Diao joue avec les attentes tout au long de son film, installant une atmosphère intrigante du fait des zones d’ombre de l’intrigue policière mais aussi en incoroprant des éléments burlesques qui accentuent le parallèle avec les ploars coréens, Memories of Murder en premier lieu. L’enquête menée par le protagoniste central (Fan Liao, prix d’interprétation mérité au festival de Berlin), l’homme instable présenté dans les scènes du couple, s’interrompt ainsi d’abord sur un bain de sang à la surenchère gagesque. On ne retrouve ensuite le personnage que cinq ans plus tard, bouffi et alcoolique, tandis que le décor citadin s’est transformé sous l’effet d’une neige envahissante.
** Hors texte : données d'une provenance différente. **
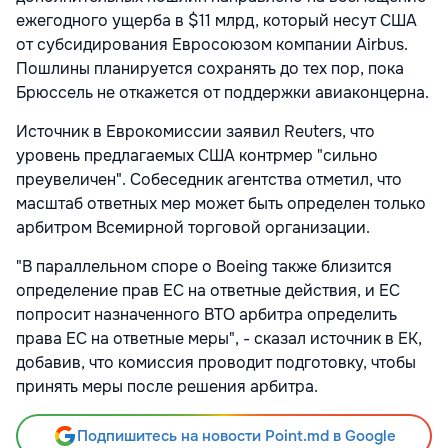
ежегодного ущерба в $11 млрд, который несут США
от субсидирования Евросоюзом компании Airbus.
Пошлины планируется сохранять до тех пор, пока
Брюссель не откажется от поддержки авиаконцерна.
Источник в Еврокомиссии заявил Reuters, что
уровень предлагаемых США контрмер "сильно
преувеличен". Собеседник агентства отметил, что
масштаб ответных мер может быть определен только
арбитром Всемирной торговой организации.
"В параллельном споре о Boeing также близится
определение прав ЕС на ответные действия, и ЕС
попросит назначенного ВТО арбитра определить
права ЕС на ответные меры", - сказал источник в ЕК,
добавив, что комиссия проводит подготовку, чтобы
принять меры после решения арбитра.
Подпишитесь на новости Point.md в Google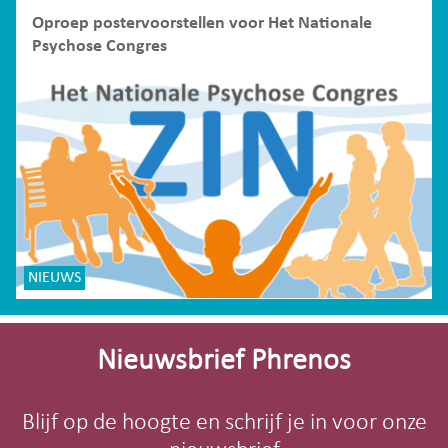
Oproep postervoorstellen voor Het Nationale
Psychose Congres
NIEUWS
Site-
footer
Nieuwsbrief Phrenos
Blijf op de hoogte en schrijf je in voor onze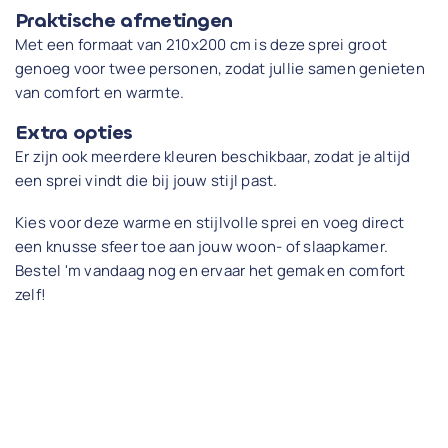
Praktische afmetingen
Met een formaat van 210x200 cm is deze sprei groot
genoeg voor twee personen, zodat jullie samen genieten
van comfort en warmte.
Extra opties
Er zijn ook meerdere kleuren beschikbaar, zodat je altijd
een sprei vindt die bij jouw stijl past.
Kies voor deze warme en stijlvolle sprei en voeg direct
een knusse sfeer toe aan jouw woon- of slaapkamer.
Bestel 'm vandaag nog en ervaar het gemak en comfort
zelf!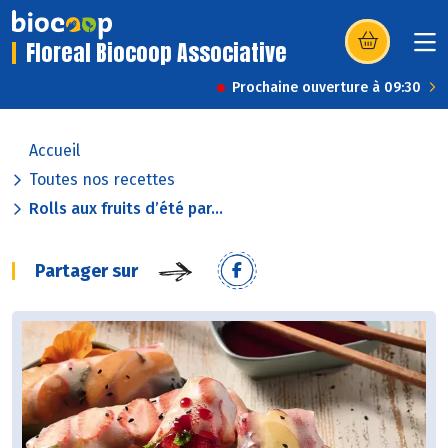
Floreal Biocoop Associative
(s’ouvre dans u
Prochaine ouverture à 09:30
Accueil
Toutes nos recettes
Rolls aux fruits d’été par...
Partager sur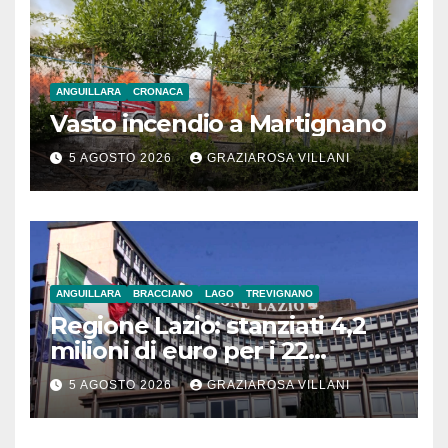
ANGUILLARA
CRONACA
Vasto incendio a Martignano
5 AGOSTO 2026
GRAZIAROSA VILLANI
ANGUILLARA
BRACCIANO
LAGO
TREVIGNANO
Regione Lazio: stanziati 4,2
milioni di euro per i 22
Comuni dell’Etruria
5 AGOSTO 2026
GRAZIAROSA VILLANI
Meridionale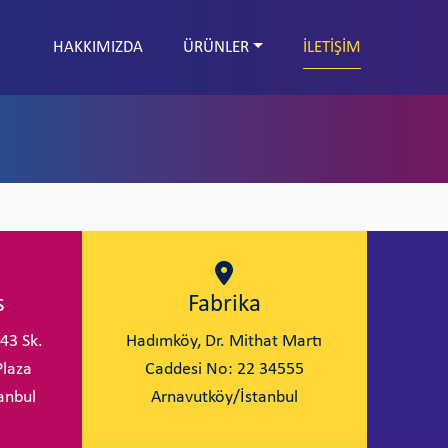
İLETİŞİM
HAKKIMIZDA
ÜRÜNLER
s
Fabrika
43 Sk.
Hadımköy, Dr. Mithat Martı
Plaza
Caddesi No: 22 34555
tanbul
Arnavutköy/İstanbul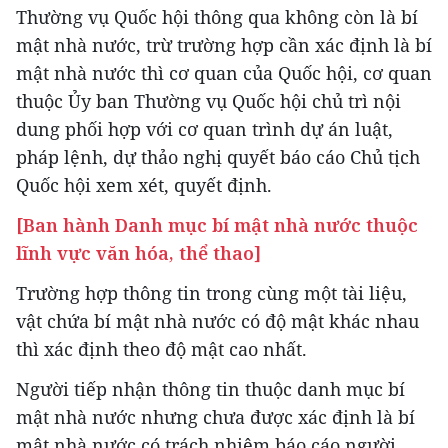
Thường vụ Quốc hội thông qua không còn là bí
mật nhà nước, trừ trường hợp cần xác định là bí
mật nhà nước thì cơ quan của Quốc hội, cơ quan
thuộc Ủy ban Thường vụ Quốc hội chủ trì nội
dung phối hợp với cơ quan trình dự án luật,
pháp lệnh, dự thảo nghị quyết báo cáo Chủ tịch
Quốc hội xem xét, quyết định.
[Ban hành Danh mục bí mật nhà nước thuộc
lĩnh vực văn hóa, thể thao]
Trường hợp thông tin trong cùng một tài liệu,
vật chứa bí mật nhà nước có độ mật khác nhau
thì xác định theo độ mật cao nhất.
Người tiếp nhận thông tin thuộc danh mục bí
mật nhà nước nhưng chưa được xác định là bí
mật nhà nước có trách nhiệm báo cáo người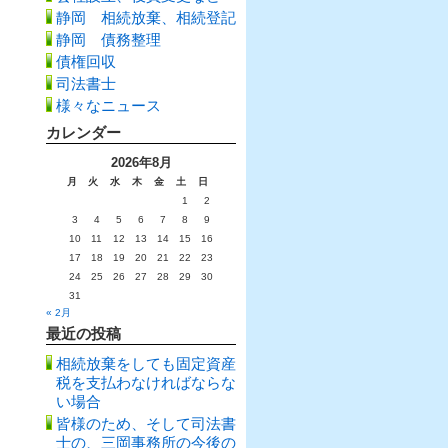
静岡 相続放棄、相続登記
静岡 債務整理
債権回収
司法書士
様々なニュース
カレンダー
2026年8月
月
火
水
木
金
土
日
1
2
3
4
5
6
7
8
9
10
11
12
13
14
15
16
17
18
19
20
21
22
23
24
25
26
27
28
29
30
31
« 2月
最近の投稿
相続放棄をしても固定資産
税を支払わなければならな
い場合
皆様のため、そして司法書
士の、三岡事務所の今後の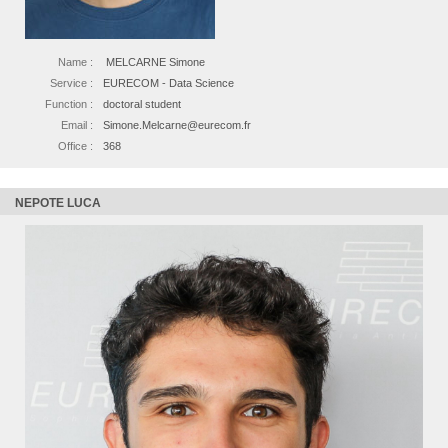
Name :
MELCARNE Simone
Service :
EURECOM - Data Science
Function :
doctoral student
Email :
Simone.Melcarne@eurecom.fr
Office :
368
NEPOTE LUCA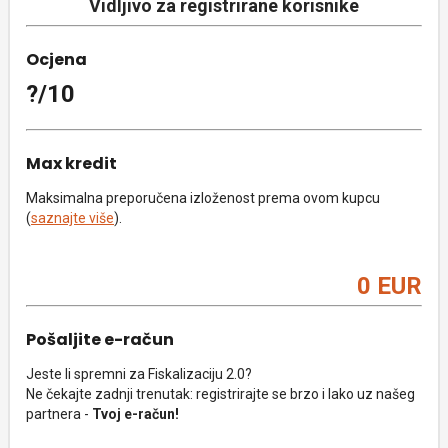
Vidljivo za registrirane korisnike
Ocjena
?/10
Max kredit
Maksimalna preporučena izloženost prema ovom kupcu
(
saznajte više
).
0 EUR
Pošaljite e-račun
Jeste li spremni za Fiskalizaciju 2.0?
Ne čekajte zadnji trenutak: registrirajte se brzo i lako uz našeg
partnera -
Tvoj e-račun!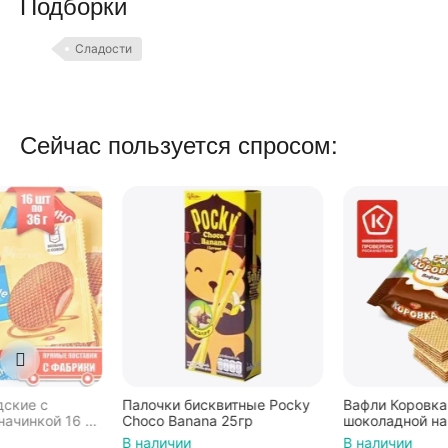
Подборки
Сладости
Сейчас пользуется спросом:
Палочки бисквитные Pocky
Вафли Коровка, c
Choco Banana 25гр
шоколадной начинкой, 150 г
В наличии
В наличии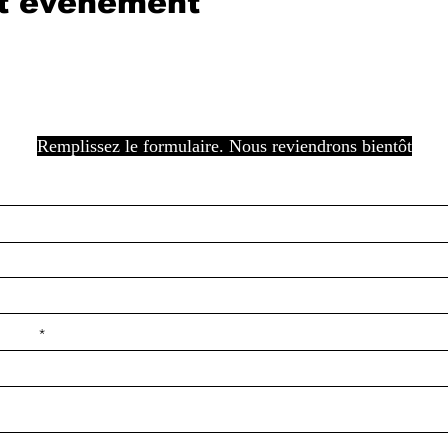
et événement
Remplissez le formulaire. Nous reviendrons bientôt
e ilçe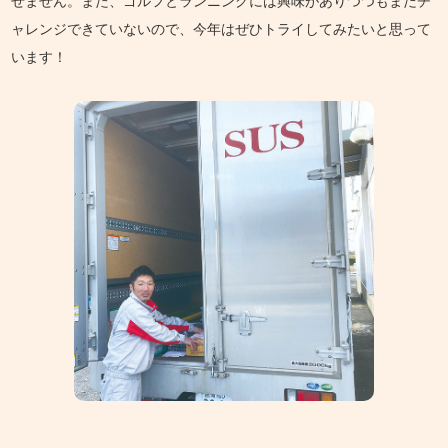
せません。また、ゴルフとランニングには興味がありつつもまだチ
ャレンジできていないので、今年はぜひトライしてみたいと思って
います！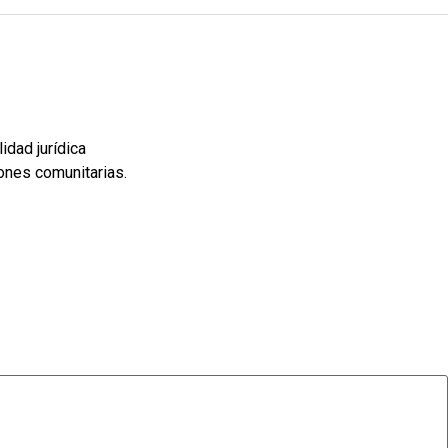
idad jurídica
ones comunitarias.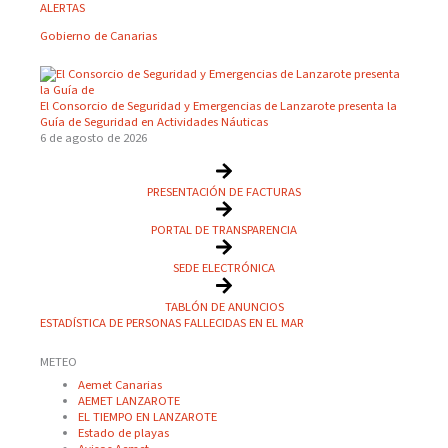
ALERTAS
Gobierno de Canarias
El Consorcio de Seguridad y Emergencias de Lanzarote presenta la
Guía de Seguridad en Actividades Náuticas
6 de agosto de 2026
PRESENTACIÓN DE FACTURAS
PORTAL DE TRANSPARENCIA
SEDE ELECTRÓNICA
TABLÓN DE ANUNCIOS
ESTADÍSTICA DE PERSONAS FALLECIDAS EN EL MAR
METEO
Aemet Canarias
AEMET LANZAROTE
EL TIEMPO EN LANZAROTE
Estado de playas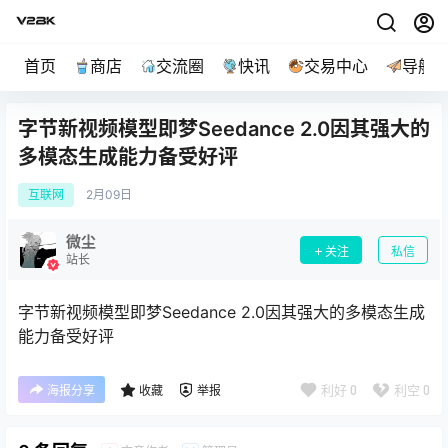
首页
商店
交流圈
快讯
交易中心
导航
字节新视频模型即梦Seedance 2.0因其强大的
多模态生成能力备受好评
互联网
2月
09日
微尘
关注
私信
站长
字节新视频模型即梦Seedance 2.0因其强大的多模态生成
能力备受好评
利好
0
利空
0
海报分享
收藏
举报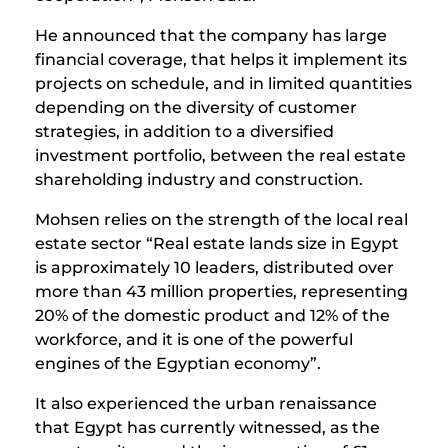
He announced that the company has large
financial coverage, that helps it implement its
projects on schedule, and in limited quantities
depending on the diversity of customer
strategies, in addition to a diversified
investment portfolio, between the real estate
shareholding industry and construction.
Mohsen relies on the strength of the local real
estate sector “Real estate lands size in Egypt
is approximately 10 leaders, distributed over
more than 43 million properties, representing
20% ​​of the domestic product and 12% of the
workforce, and it is one of the powerful
engines of the Egyptian economy”.
It also experienced the urban renaissance
that Egypt has currently witnessed, as the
Avec sa neige où les pas s’enfoncent dans un bruit de craquement sourd qui contraste avec le son des patins qui glissent sur la glace, ses néons nocturnes qui colorent l’image de teintes baroques, Black Coal est une réusite formelle à l’originalité incontestable. Le film fonctionne à son maximum dans son milieu, où une série de scènes quasi-muettes décrit la poursuite d’un suspect, silhouette inquiétante aux patins à glace. Diao ne parvient pas à maintenir cette belle intensité dans tout son film, le dernier mouvement de Black Coal après un dernier retournement de situation s’avérant moins convaincant. Malgré ses quelques baisses de rythme, ce polar chinois reste une œuvre atypique qui mérite d’être découverte, proposant une relecture efficace des archétypes de film noir que sont le détective privé ou la femme fatale (ambigüe et magnifique  Lun Mei-Gwei).